7/10
Fairly entertaining, needed stronger story
3 March 2019
"Prison on Fire" is one of the trilogy of violent films made by Hong Kong filmmaker Ringo Lam, the others being "School on Fire" and "City on Fire". As with "City", "Prison" also stars Chow Yun-Fat.

Chow plays a character similar to the one he played in "City", kind of a charismatic goofball. His wisecracking presence is counteracted by another actor who plays a serious inmate, a guy I don't recognize who is very handsome and wears glasses.

The movie is about the two men adjusting to prison life.

The two men bond when Glasses discovers Chow's sensitive side.

The movie is fairly violent, though ironically, not more than "School on Fire". Most of the violence looks like slapstick. The violent individuals act like they're on speed, shaking and spasming around, and their punches and kicks are clearly not very hard. It reminds me of when I was in drama class at high school, and all anyone wanted to do was pretend to beat each other up.
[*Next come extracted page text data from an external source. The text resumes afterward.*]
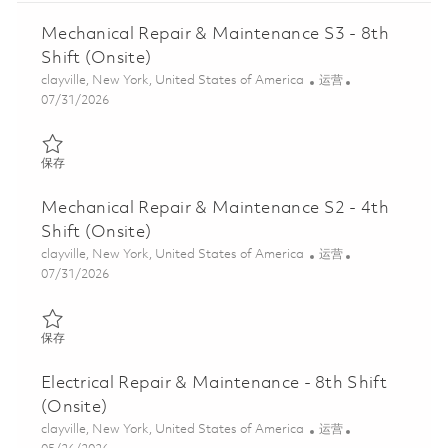
Mechanical Repair & Maintenance S3 - 8th
Shift (Onsite)
位置
类别
clayville, New York, United States of America
运营
Posted Date
07/31/2026
保存 Mechanical Repair & Maintenance S3 - 8th Shift (Onsite) 01
保存
Mechanical Repair & Maintenance S2 - 4th
Shift (Onsite)
位置
类别
clayville, New York, United States of America
运营
Posted Date
07/31/2026
保存 Mechanical Repair & Maintenance S2 - 4th Shift (Onsite) 01
保存
Electrical Repair & Maintenance - 8th Shift
(Onsite)
位置
类别
clayville, New York, United States of America
运营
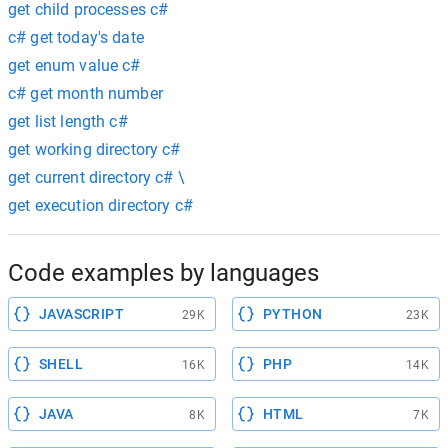
get child processes c#
c# get today's date
get enum value c#
c# get month number
get list length c#
get working directory c#
get current directory c# \
get execution directory c#
Code examples by languages
JAVASCRIPT
PYTHON
29K
23K
SHELL
PHP
16K
14K
JAVA
HTML
8K
7K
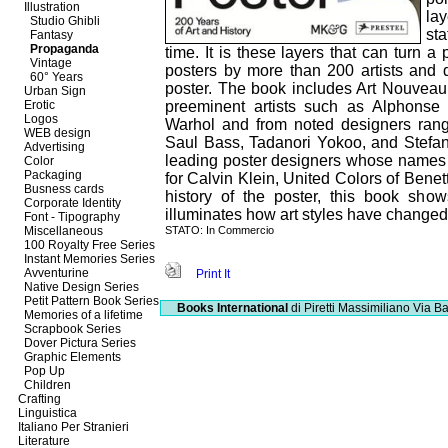
Illustration
la
Studio Ghibli
sta
Fantasy
Propaganda
time. It is these layers that can turn 
Vintage
posters by more than 200 artists and 
60° Years
poster. The book includes Art Nouveau
Urban Sign
Erotic
preeminent artists such as Alphons
Logos
Warhol and from noted designers ran
WEB design
Saul Bass, Tadanori Yokoo, and Stefan
Advertising
leading poster designers whose names 
Color
Packaging
for Calvin Klein, United Colors of Benet
Busness cards
history of the poster, this book sho
Corporate Identity
illuminates how art styles have changed
Font - Tipography
Miscellaneous
STATO: In Commercio
100 Royalty Free Series
Instant Memories Series
Avventurine
Print It
Native Design Series
Petit Pattern Book Series
Books International
di Piretti Massimiliano
Via Ba
Memories of a lifetime
Scrapbook Series
Dover Pictura Series
Graphic Elements
Pop Up
Children
Crafting
Linguistica
Italiano Per Stranieri
Literature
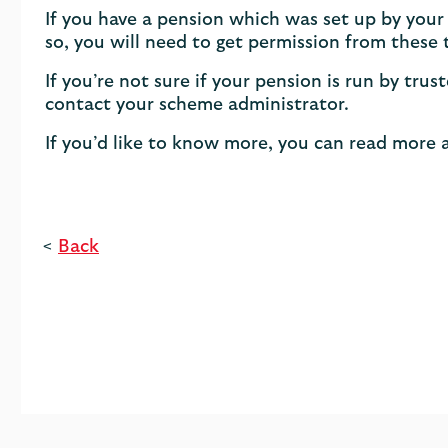
If you have a pension which was set up by your
so, you will need to get permission from these 
If you’re not sure if your pension is run by tr
contact your scheme administrator.
If you’d like to know more, you can read more 
<
Back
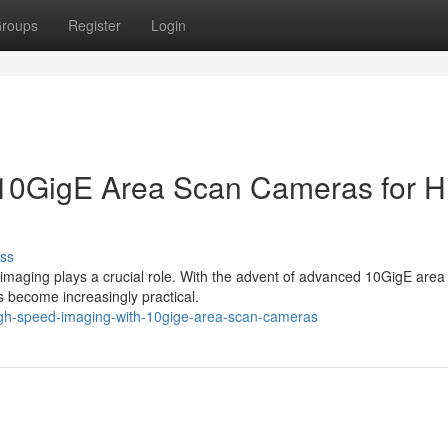
roups
Register
Login
 10GigE Area Scan Cameras for H
ss
imaging plays a crucial role. With the advent of advanced 10GigE area
 become increasingly practical.
gh-speed-imaging-with-10gige-area-scan-cameras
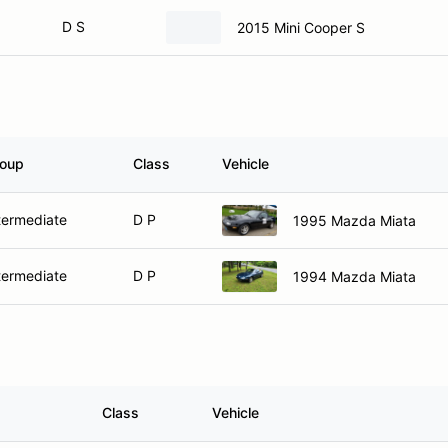
D S
2015 Mini Cooper S
oup
Class
Vehicle
termediate
D P
1995 Mazda Miata
termediate
D P
1994 Mazda Miata
Class
Vehicle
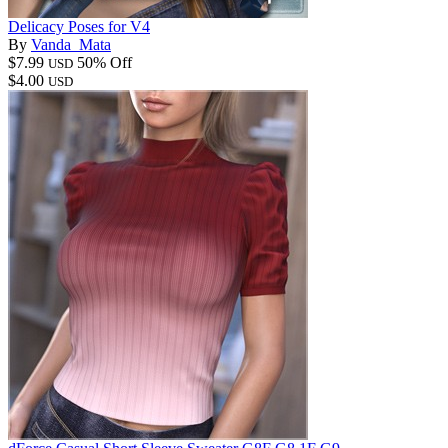
Delicacy Poses for V4
By
Vanda_Mata
$7.99
50% Off
USD
$4.00
USD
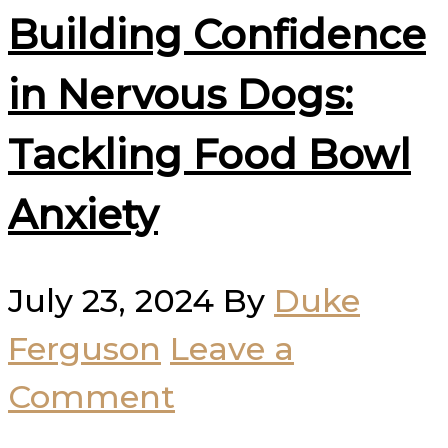
Building Confidence
in Nervous Dogs:
Tackling Food Bowl
Anxiety
July 23, 2024
By
Duke
Ferguson
Leave a
Comment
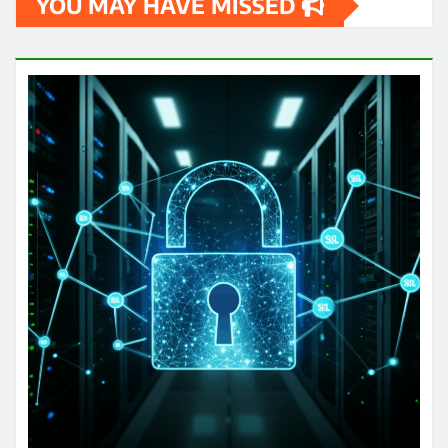
YOU MAY HAVE MISSED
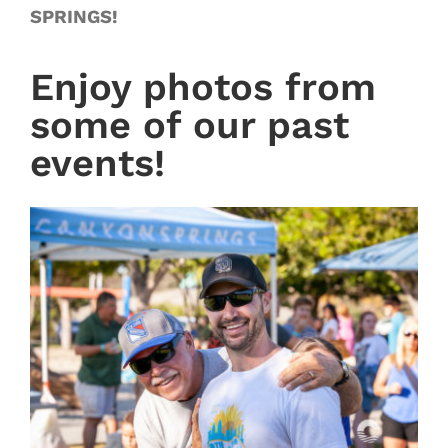
SPRINGS!
Enjoy photos from
some of our past
events!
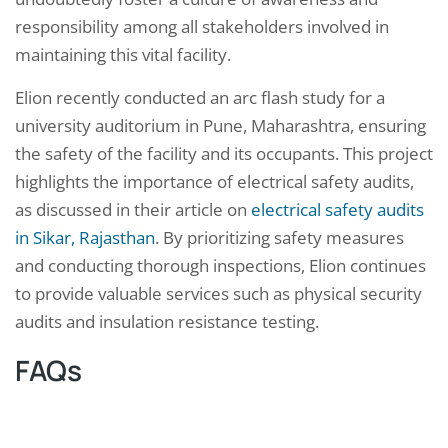
responsibility among all stakeholders involved in
maintaining this vital facility.
Elion recently conducted an arc flash study for a
university auditorium in Pune, Maharashtra, ensuring
the safety of the facility and its occupants. This project
highlights the importance of electrical safety audits,
as discussed in their article on
electrical safety audits
in Sikar, Rajasthan
. By prioritizing safety measures
and conducting thorough inspections, Elion continues
to provide valuable services such as physical security
audits and insulation resistance testing.
FAQs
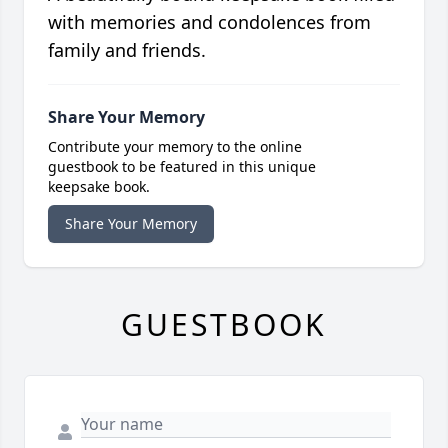
with memories and condolences from
family and friends.
Share Your Memory
Contribute your memory to the online
guestbook to be featured in this unique
keepsake book.
Share Your Memory
GUESTBOOK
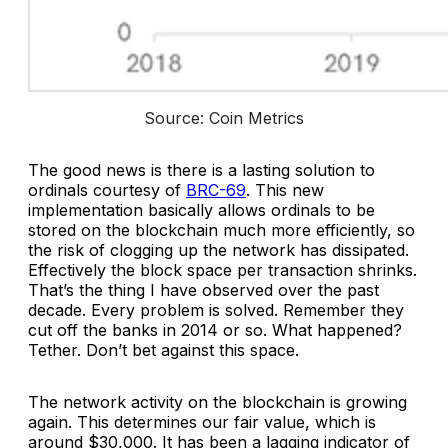
Source: Coin Metrics
The good news is there is a lasting solution to
ordinals courtesy of
BRC-69
. This new
implementation basically allows ordinals to be
stored on the blockchain much more efficiently, so
the risk of clogging up the network has dissipated.
Effectively the block space per transaction shrinks.
That’s the thing I have observed over the past
decade. Every problem is solved. Remember they
cut off the banks in 2014 or so. What happened?
Tether. Don’t bet against this space.
The network activity on the blockchain is growing
again. This determines our fair value, which is
around $30,000. It has been a lagging indicator of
The movie has two separate scenes where someone is hit over the head with a billy club, and instead of collapsing backwards from the force of the blow, they stay stock still, and blood runs down their face.

"Prison on Fire" is pretty good, but would have benefited from a stronger narrative. I assume one of the guards was crooked (aren't they always?) and there seemed to be something going on with Chow's character sacrificing himself for the bespectacled guy, but I didn't really understand it.